■ **Brief**: What's needed is an exact copy of all the data below, without pictures.

■ **Source data**:
::::

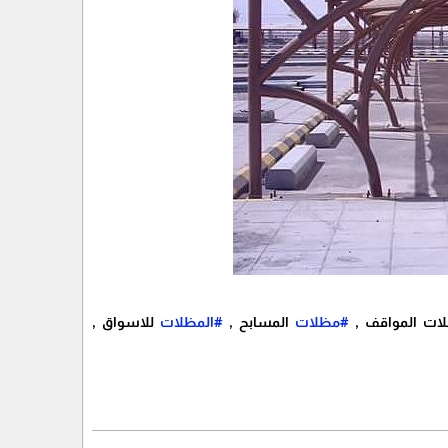
ات المواقف ,
#مظلات
المسابح ,
#المظلات
للاسواق ,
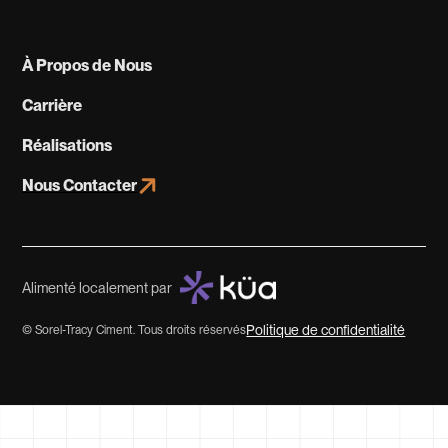
À Propos de Nous
Carrière
Réalisations
Nous Contacter
Alimenté localement par
Politique de confidentialité
© Sorel-Tracy Ciment. Tous droits réservés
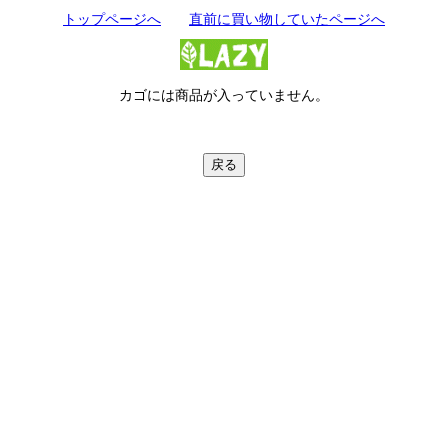
トップページへ
直前に買い物していたページへ
カゴには商品が入っていません。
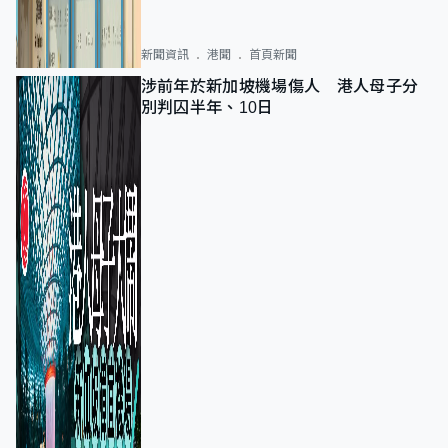
新聞資訊
港聞
首頁新聞
涉前年於新加坡機場傷人 港人母子分
別判囚半年、10日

::::

■ **Exercise response**:
ات المواقف ,
#مظلات
المسابح ,
#المظلات
للاسواق ,
À Propos de Nous
Carrière
Réalisations
Nous Contacter
Alimenté localement par
Politique de confidentialité
© Sorel-Tracy Ciment. Tous droits réservés
トップページへ
直前に買い物していたページへ
カゴには商品が入っていません。
新聞資訊
港聞
首頁新聞
涉前年於新加坡機場傷人 港人母子分
別判囚半年、10日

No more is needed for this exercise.